Figure 2. Khmer palm leaf manuscript
C. Sundanese Palm Leaf Manuscripts
The collection of Sundanese palm leaf manuscripts (Fig. 3) comes from Situs Kabuyutan Ciburuy, Garut, West Java, Indonesia. The Kabuyutan Ciburuy is a cultural complex heritage from Prabu Siliwangi and Prabu Kian Santang, The King and the son of the Padjadjaran kingdom. The cultural complex consists of six buildings. One of them is Bale Padaleuman which is used to store the Sundanese palm leaf manuscripts. The oldest Sundanese palm leaf manuscript in Situs Kabuyutan Ciburuy came from the 15th century. In Bale Padaleuman, there are 27 collections of Sundanese manuscript. Each collection contains 15 to 30 pages, with the dimension of 25-45 cm in length x 10-15 cm in width [12].

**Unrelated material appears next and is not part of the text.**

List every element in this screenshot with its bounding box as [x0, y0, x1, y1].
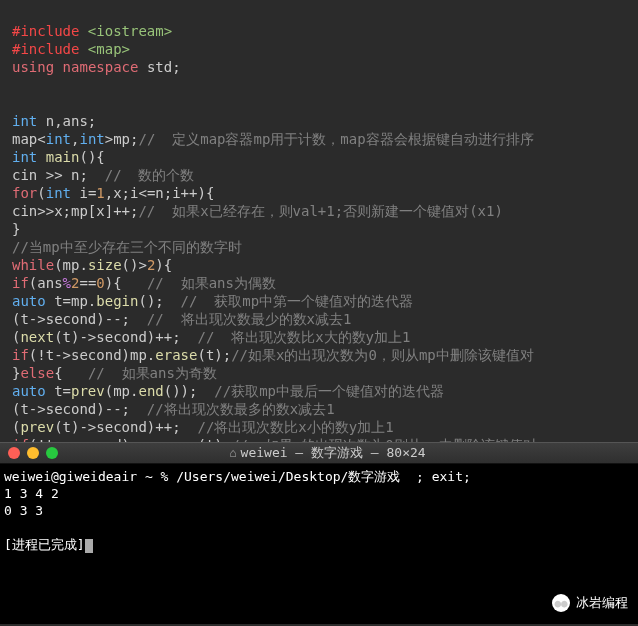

Figure 3. Sundanese palm leaf manuscript
In this competition, four DIA tasks are proposed as the challenges :
- Challenge A : Binarization for Southeast Asian Palm Leaf Manuscripts
- Challenge B : Text Line Segmentation for Southeast Asian Palm Leaf Manuscripts
- Challenge C : Isolated Character/Glyph Recognition for Southeast Asian Palm Leaf Manuscripts
- Challenge D : Word Transliteration for Southeast Asian Palm Leaf Manuscripts
All researchers are invited to participate in one or more challenges described in the corresponding sections.